• _Task to complete_
Can you transcribe the data exactly? Leave the pictures out.

• _Data shown_
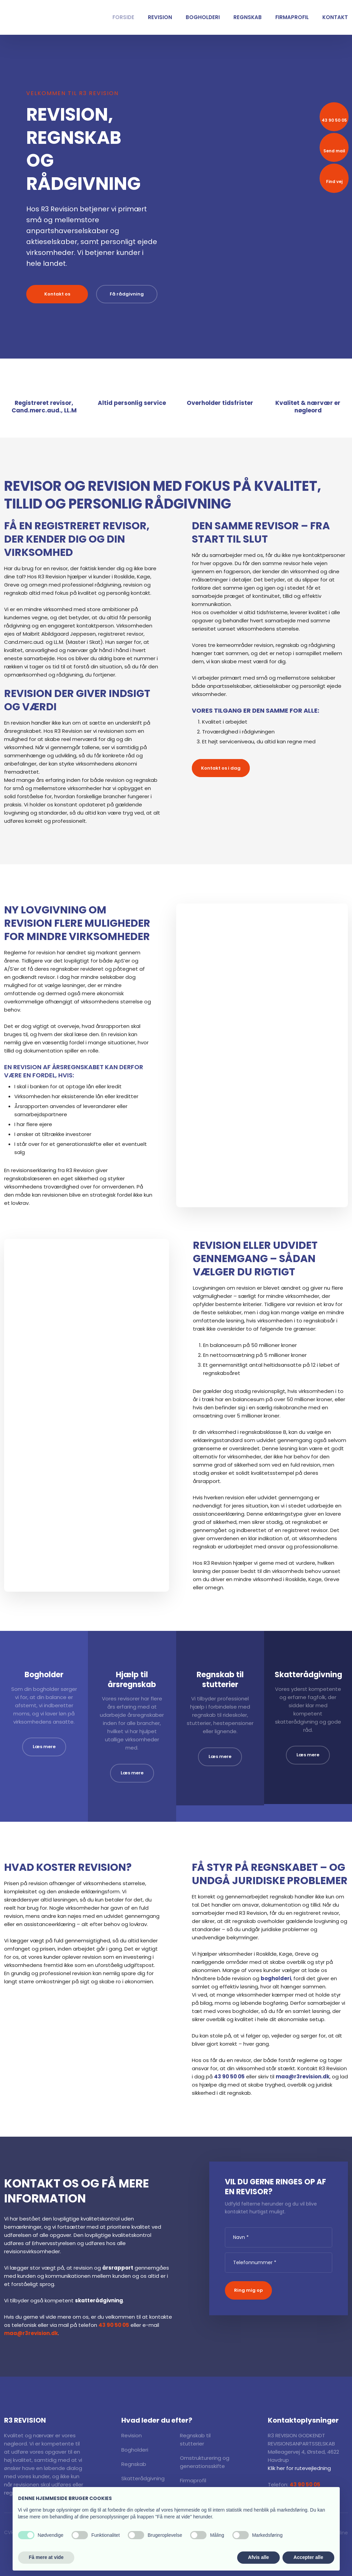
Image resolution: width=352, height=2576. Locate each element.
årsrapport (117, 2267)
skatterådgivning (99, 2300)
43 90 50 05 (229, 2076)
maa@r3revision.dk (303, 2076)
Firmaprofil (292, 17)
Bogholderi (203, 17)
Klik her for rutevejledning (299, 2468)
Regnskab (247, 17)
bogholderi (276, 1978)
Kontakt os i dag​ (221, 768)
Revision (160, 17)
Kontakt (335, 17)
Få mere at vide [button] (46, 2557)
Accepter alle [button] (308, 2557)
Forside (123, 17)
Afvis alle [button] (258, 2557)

• _Response to the task_
Image resolution: width=352, height=2576. Locate each element.
årsrapport (117, 2267)
skatterådgivning (99, 2300)
43 90 50 05 (229, 2076)
maa@r3revision.dk (303, 2076)
Firmaprofil (292, 17)
Bogholderi (203, 17)
Klik her for rutevejledning (299, 2468)
Regnskab (247, 17)
bogholderi (276, 1978)
Kontakt os i dag​ (221, 768)
Revision (160, 17)
Kontakt (335, 17)
Få mere at vide [button] (46, 2557)
Accepter alle [button] (308, 2557)
Forside (123, 17)
Afvis alle [button] (258, 2557)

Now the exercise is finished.